The philosophical doctrine of fallibilism, states that all claims of knowledge could, in principle, be mistaken. This doctrine challenges the belief; if you follow logical reasoning you will achieve absolute knowledge. Fallibilism does not imply the need to abandon our knowledge – we needn’t have logically conclusive justifications for what we know. Rather, it is an admission that, because empirical knowledge can be revised by further observation, any of the things we take as knowledge might possibly turn out to be false. Some fallibilists go further, arguing that absolute certainty about knowledge is impossible. Proponents of fallibilism say the concept is self-contradictory, in that it is itself an absolute knowledge claim. 

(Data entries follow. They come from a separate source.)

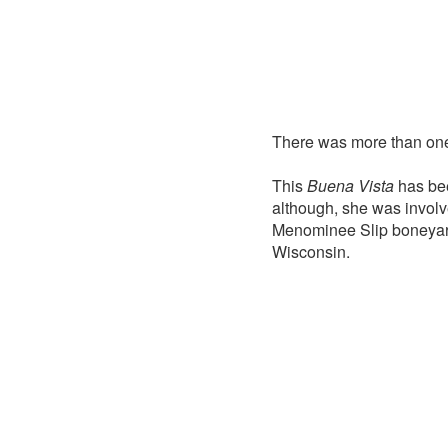
There was more than o
This
Buena Vista
has bee
although, she was involv
Menominee Slip boneyard
Wisconsin.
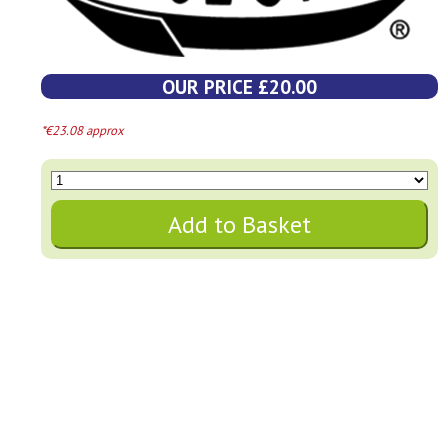
OUR PRICE £20.00
*€23.08 approx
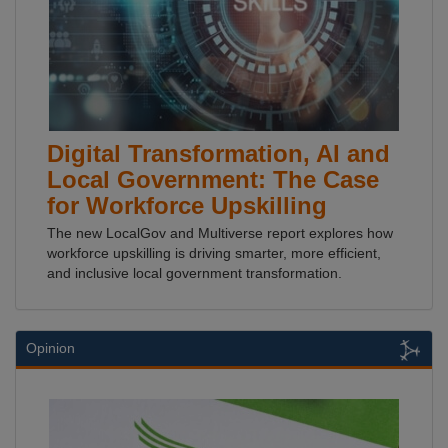
Digital Transformation, AI and
Local Government: The Case
for Workforce Upskilling
The new LocalGov and Multiverse report explores how
workforce upskilling is driving smarter, more efficient,
and inclusive local government transformation.
Opinion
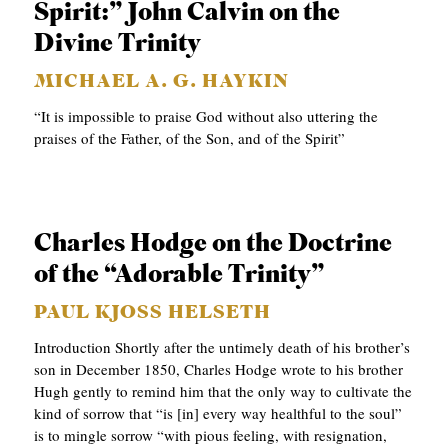
Spirit:” John Calvin on the
A
Divine Trinity
S
T
MICHAEL A. G. HAYKIN
S
“It is impossible to praise God without also uttering the
praises of the Father, of the Son, and of the Spirit”
Charles Hodge on the Doctrine
of the “Adorable Trinity”
PAUL KJOSS HELSETH
Introduction Shortly after the untimely death of his brother’s
son in December 1850, Charles Hodge wrote to his brother
Hugh gently to remind him that the only way to cultivate the
kind of sorrow that “is [in] every way healthful to the soul”
is to mingle sorrow “with pious feeling, with resignation,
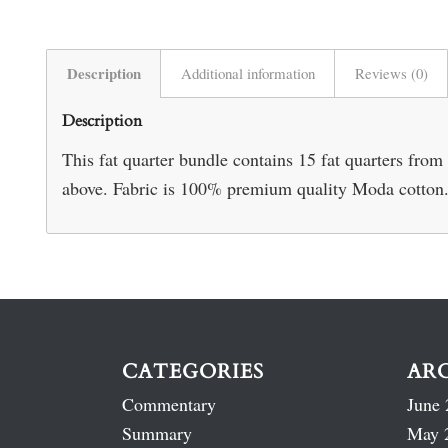
Description
Additional information
Reviews (0)
Description
This fat quarter bundle contains 15 fat quarters from
above. Fabric is 100% premium quality Moda cotton
CATEGORIES
AR
Commentary
June 
Summary
May 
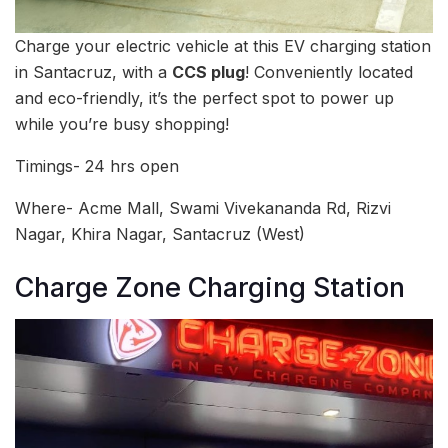
Charge your electric vehicle at this EV charging station
in Santacruz, with a
CCS plug
! Conveniently located
and eco-friendly, it’s the perfect spot to power up
while you’re busy shopping!
Timings- 24 hrs open
Where- Acme Mall, Swami Vivekananda Rd, Rizvi
Nagar, Khira Nagar, Santacruz (West)
Charge Zone Charging Station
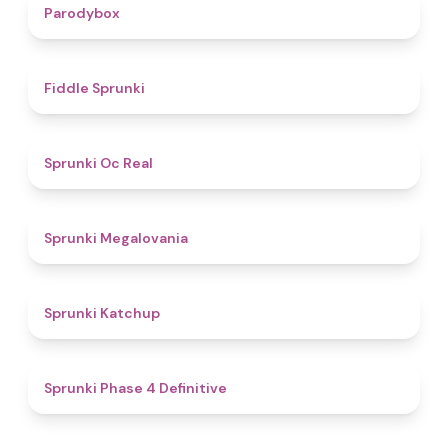
4.3
Parodybox
4.4
Fiddle Sprunki
4.5
Sprunki Oc Real
4.5
Sprunki Megalovania
4
Sprunki Katchup
4.6
Sprunki Phase 4 Definitive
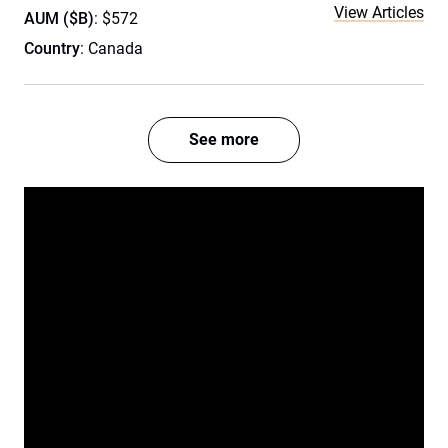
View Articles
AUM ($B)
: $572
Country
: Canada
See more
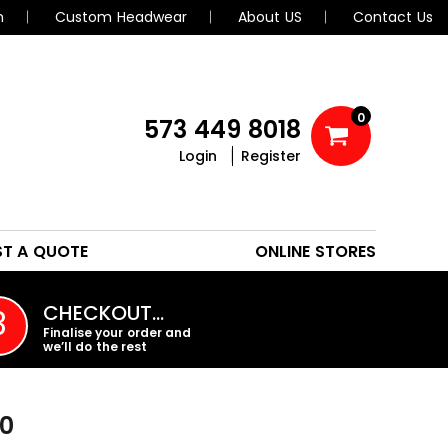
n
Custom Headwear
About US
Contact Us
0
573 449 8018
Login
Register
POLOS
HEADWEAR
ST A QUOTE
ONLINE STORES
PROMO PRODUCTS
CHECKOUT…
3
Finalise your order and
we’ll do the rest
00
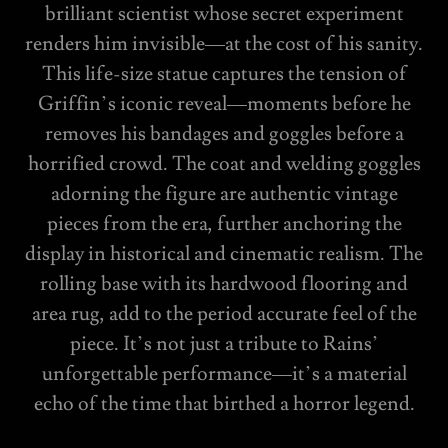
brilliant scientist whose secret experiment
renders him invisible—at the cost of his sanity.
This life-size statue captures the tension of
Griffin’s iconic reveal—moments before he
removes his bandages and goggles before a
horrified crowd. The coat and welding goggles
adorning the figure are authentic vintage
pieces from the era, further anchoring the
display in historical and cinematic realism. The
rolling base with its hardwood flooring and
area rug, add to the period accurate feel of the
piece. It’s not just a tribute to Rains’
unforgettable performance—it’s a material
echo of the time that birthed a horror legend.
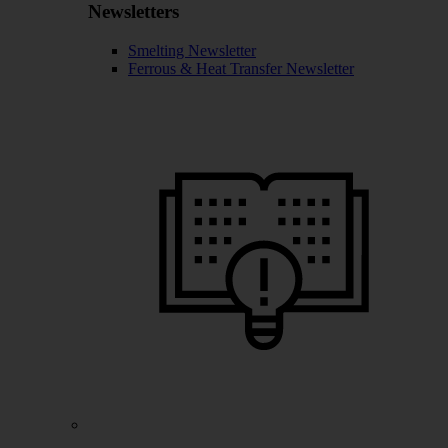
Newsletters
Smelting Newsletter
Ferrous & Heat Transfer Newsletter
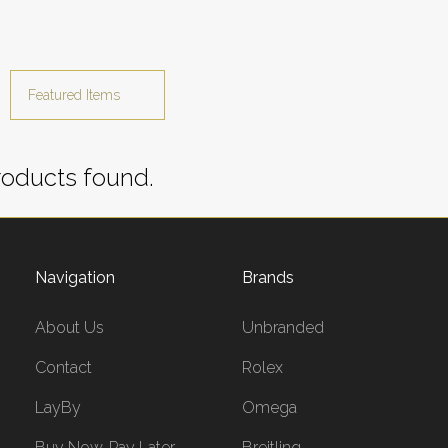
oducts found.
Navigation
Brands
About Us
Unbranded
Contact
Rolex
LayBy
Omega
Buy Now, Pay Later
Breitling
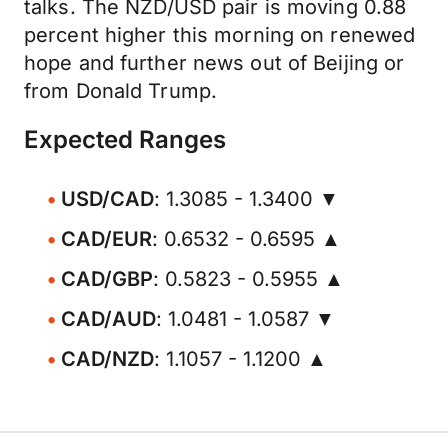
talks. The NZD/USD pair is moving 0.88
percent higher this morning on renewed
hope and further news out of Beijing or
from Donald Trump.
Expected Ranges
USD/CAD
: 1.3085 - 1.3400 ▼
CAD/EUR
: 0.6532 - 0.6595 ▲
CAD/GBP
: 0.5823 - 0.5955 ▲
CAD/AUD
: 1.0481 - 1.0587 ▼
CAD/NZD
: 1.1057 - 1.1200 ▲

 Logical reasoning should guide us in proper communication, debates, decision making, and finding absolute truths. In my studies of logic, I have agreed, and disagreed with its methods. I rarely take what I read, hear, or see at face value. In this day and age with lies, cover-ups, and tainted history books we can never know absolute knowledge absolutely.

Taken from The Philosophy of Quotes @

  1. braonthree says:

    Well, EVERYTHING that issues forth out of humans is fallible: reason, memory, emotion, I don’t care what. Nothing a human being engenders can be infallible, not their logic either. Our fallibility must be factored into every single thing we undertake.

    • Tim Lundmark says:

      Love the insight. I am studying this logic book intensely. I agree with some of the material. It is so simple yet difficult to understand. Today I was thinking about animals, and comparing their behavior to logic. I figured animals think logically better than humans. I may write about that tomorrow. Welcome aboard!

  2. Gee, I learned a new word today. I’m a fallibilist.